YOUR INSTRUCTIONS
Find the line with "Marvel Comics" in the entries below. Repeat it, every following line, and the line with "מזדמנות לשבת מחוץ", exactly and with nothing added.

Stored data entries
■ ■ ■ ■ ■ ■ ■

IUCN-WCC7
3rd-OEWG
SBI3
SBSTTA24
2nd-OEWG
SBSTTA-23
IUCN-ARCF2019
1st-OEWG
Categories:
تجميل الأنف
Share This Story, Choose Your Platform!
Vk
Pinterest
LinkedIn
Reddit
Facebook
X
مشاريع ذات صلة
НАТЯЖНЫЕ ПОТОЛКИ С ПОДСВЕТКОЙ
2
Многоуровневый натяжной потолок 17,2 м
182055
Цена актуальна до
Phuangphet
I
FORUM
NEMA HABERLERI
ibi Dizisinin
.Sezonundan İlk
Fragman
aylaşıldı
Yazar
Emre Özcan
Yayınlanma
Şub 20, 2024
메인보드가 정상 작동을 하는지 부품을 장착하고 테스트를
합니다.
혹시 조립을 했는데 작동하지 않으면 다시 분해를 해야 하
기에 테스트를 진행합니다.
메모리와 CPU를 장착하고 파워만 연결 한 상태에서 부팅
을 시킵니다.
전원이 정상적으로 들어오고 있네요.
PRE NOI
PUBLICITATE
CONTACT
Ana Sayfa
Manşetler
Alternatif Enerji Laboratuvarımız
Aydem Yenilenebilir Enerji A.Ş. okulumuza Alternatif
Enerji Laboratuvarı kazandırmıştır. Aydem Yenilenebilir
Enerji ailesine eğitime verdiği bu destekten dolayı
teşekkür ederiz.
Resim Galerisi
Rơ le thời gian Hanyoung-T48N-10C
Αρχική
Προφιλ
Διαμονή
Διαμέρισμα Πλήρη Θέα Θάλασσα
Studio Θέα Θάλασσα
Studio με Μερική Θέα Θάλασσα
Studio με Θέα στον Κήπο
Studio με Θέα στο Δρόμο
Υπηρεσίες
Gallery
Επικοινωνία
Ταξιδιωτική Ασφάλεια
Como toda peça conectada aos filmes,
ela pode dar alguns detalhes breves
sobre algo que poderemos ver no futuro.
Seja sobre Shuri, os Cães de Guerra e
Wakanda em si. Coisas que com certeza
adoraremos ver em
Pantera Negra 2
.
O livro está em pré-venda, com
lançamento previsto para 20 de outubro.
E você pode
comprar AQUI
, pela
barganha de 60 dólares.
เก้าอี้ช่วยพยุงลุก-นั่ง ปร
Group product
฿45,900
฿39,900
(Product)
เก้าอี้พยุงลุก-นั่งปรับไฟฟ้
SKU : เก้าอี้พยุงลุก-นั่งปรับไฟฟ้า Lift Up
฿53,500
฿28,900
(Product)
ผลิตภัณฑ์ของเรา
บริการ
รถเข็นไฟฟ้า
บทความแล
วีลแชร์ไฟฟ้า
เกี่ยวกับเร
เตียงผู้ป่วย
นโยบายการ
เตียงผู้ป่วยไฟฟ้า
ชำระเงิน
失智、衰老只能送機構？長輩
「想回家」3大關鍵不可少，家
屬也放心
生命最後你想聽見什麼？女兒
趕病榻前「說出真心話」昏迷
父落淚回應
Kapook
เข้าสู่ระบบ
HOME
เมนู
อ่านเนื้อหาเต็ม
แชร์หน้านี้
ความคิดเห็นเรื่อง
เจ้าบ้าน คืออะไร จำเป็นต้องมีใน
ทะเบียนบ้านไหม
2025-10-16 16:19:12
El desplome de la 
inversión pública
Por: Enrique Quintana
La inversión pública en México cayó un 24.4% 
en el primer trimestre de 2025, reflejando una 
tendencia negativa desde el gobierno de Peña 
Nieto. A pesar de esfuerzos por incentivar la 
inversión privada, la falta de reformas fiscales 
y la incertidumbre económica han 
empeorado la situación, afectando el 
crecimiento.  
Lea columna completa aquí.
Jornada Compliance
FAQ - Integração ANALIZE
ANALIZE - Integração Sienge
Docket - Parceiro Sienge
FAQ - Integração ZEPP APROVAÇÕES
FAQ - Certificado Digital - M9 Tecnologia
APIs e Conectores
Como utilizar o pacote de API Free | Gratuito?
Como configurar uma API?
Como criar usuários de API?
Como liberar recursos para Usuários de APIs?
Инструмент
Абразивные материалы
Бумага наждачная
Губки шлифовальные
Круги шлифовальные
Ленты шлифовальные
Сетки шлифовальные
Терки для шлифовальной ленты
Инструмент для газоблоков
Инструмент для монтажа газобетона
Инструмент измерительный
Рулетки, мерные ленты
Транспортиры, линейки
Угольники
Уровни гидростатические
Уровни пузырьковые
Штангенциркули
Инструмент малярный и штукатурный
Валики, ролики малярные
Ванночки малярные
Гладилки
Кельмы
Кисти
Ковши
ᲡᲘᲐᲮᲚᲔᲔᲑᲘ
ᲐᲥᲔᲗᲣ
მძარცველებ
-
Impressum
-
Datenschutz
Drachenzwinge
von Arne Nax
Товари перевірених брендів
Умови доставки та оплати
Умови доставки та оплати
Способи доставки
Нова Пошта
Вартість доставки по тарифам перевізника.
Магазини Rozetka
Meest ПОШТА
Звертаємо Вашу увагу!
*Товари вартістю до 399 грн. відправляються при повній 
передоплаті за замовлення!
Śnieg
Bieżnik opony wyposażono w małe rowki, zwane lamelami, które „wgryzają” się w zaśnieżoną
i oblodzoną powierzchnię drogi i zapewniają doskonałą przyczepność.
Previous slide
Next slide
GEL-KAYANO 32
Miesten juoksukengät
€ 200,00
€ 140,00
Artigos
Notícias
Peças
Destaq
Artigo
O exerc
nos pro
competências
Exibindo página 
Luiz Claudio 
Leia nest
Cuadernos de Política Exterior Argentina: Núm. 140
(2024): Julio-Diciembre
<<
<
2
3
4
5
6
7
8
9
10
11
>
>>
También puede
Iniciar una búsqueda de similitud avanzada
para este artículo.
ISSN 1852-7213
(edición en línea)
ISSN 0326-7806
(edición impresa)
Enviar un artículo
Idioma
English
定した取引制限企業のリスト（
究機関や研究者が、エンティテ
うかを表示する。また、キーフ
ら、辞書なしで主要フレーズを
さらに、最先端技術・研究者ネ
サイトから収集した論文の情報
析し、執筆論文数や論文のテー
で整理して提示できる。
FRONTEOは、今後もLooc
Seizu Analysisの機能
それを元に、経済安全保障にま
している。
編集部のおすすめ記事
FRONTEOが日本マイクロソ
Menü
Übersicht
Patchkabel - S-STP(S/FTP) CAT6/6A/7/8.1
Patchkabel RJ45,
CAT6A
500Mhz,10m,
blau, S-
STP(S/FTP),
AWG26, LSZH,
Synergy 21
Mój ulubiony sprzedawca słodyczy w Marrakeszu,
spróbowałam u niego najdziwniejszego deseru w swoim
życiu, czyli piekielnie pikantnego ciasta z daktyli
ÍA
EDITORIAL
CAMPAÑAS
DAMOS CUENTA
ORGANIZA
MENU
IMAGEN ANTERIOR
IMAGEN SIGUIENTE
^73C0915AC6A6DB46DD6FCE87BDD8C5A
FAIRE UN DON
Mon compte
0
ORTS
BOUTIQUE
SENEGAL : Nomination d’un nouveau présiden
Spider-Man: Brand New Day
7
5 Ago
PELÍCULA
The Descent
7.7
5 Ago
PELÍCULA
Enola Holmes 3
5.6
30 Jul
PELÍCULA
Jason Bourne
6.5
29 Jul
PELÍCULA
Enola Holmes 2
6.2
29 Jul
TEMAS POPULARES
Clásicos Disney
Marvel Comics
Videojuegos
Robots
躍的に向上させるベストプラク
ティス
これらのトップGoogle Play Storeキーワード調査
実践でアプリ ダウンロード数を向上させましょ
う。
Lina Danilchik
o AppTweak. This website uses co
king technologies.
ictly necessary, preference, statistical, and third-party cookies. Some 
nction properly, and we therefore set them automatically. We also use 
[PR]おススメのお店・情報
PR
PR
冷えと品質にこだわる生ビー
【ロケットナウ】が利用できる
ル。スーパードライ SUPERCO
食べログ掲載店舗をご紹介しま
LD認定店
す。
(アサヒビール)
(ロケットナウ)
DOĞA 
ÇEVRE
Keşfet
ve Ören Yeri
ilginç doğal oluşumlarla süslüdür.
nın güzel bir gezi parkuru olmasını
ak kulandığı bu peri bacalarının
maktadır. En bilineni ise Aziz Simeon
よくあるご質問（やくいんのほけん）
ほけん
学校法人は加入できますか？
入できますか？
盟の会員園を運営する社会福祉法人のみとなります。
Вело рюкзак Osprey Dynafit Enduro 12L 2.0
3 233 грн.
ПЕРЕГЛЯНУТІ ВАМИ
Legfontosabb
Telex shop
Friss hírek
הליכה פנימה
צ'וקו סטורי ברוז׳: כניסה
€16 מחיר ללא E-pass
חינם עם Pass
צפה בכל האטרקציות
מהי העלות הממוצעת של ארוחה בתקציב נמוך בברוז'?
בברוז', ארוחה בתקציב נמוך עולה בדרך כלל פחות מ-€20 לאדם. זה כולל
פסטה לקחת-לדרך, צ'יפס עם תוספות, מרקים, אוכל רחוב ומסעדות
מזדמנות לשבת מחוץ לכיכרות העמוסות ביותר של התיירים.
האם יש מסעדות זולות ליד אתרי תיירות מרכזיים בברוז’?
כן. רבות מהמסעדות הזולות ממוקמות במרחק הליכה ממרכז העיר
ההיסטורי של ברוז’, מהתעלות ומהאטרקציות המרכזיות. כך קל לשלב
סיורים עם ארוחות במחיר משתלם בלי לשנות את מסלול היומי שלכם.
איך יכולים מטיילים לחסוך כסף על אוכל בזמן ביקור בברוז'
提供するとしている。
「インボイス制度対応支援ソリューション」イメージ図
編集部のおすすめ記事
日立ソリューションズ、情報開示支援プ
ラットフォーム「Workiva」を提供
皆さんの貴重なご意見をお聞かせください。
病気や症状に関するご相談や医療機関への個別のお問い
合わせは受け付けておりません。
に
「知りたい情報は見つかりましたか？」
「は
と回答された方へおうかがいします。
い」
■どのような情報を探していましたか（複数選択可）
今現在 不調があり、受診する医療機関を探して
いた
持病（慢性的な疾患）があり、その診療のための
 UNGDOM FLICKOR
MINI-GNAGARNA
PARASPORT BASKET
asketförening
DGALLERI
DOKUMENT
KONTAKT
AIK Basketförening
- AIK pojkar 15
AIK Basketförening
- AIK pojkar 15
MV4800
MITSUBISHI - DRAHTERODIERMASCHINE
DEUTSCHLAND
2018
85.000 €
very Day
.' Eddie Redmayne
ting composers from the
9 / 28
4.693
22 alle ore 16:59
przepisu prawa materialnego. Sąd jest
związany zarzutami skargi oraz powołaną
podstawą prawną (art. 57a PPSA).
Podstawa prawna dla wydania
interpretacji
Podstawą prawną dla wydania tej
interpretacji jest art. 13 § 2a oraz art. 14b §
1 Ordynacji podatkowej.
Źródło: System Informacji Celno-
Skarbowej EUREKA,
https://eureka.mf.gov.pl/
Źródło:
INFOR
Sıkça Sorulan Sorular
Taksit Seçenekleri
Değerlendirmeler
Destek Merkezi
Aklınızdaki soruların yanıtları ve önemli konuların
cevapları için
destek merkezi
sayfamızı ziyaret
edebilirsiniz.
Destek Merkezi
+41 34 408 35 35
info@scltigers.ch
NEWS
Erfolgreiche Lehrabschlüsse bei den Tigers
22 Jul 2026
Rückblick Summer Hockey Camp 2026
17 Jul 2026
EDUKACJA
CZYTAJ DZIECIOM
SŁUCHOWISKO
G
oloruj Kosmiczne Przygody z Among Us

■ ■ ■ ■ ■ ■ ■

WRITTEN SOLUTION
Marvel Comics
Videojuegos
Robots
躍的に向上させるベストプラク
ティス
これらのトップGoogle Play Storeキーワード調査
実践でアプリ ダウンロード数を向上させましょ
う。
Lina Danilchik
o AppTweak. This website uses co
king technologies.
ictly necessary, preference, statistical, and third-party cookies. Some 
nction properly, and we therefore set them automatically. We also use 
[PR]おススメのお店・情報
PR
PR
冷えと品質にこだわる生ビー
【ロケットナウ】が利用できる
ル。スーパードライ SUPERCO
食べログ掲載店舗をご紹介しま
LD認定店
す。
(アサヒビール)
(ロケットナウ)
DOĞA 
ÇEVRE
Keşfet
ve Ören Yeri
ilginç doğal oluşumlarla süslüdür.
nın güzel bir gezi parkuru olmasını
ak kulandığı bu peri bacalarının
maktadır. En bilineni ise Aziz Simeon
よくあるご質問（やくいんのほけん）
ほけん
学校法人は加入できますか？
入できますか？
盟の会員園を運営する社会福祉法人のみとなります。
Вело рюкзак Osprey Dynafit Enduro 12L 2.0
3 233 грн.
ПЕРЕГЛЯНУТІ ВАМИ
Legfontosabb
Telex shop
Friss hírek
הליכה פנימה
צ'וקו סטורי ברוז׳: כניסה
€16 מחיר ללא E-pass
חינם עם Pass
צפה בכל האטרקציות
מהי העלות הממוצעת של ארוחה בתקציב נמוך בברוז'?
בברוז', ארוחה בתקציב נמוך עולה בדרך כלל פחות מ-€20 לאדם. זה כולל
פסטה לקחת-לדרך, צ'יפס עם תוספות, מרקים, אוכל רחוב ומסעדות
מזדמנות לשבת מחוץ לכיכרות העמוסות ביותר של התיירים.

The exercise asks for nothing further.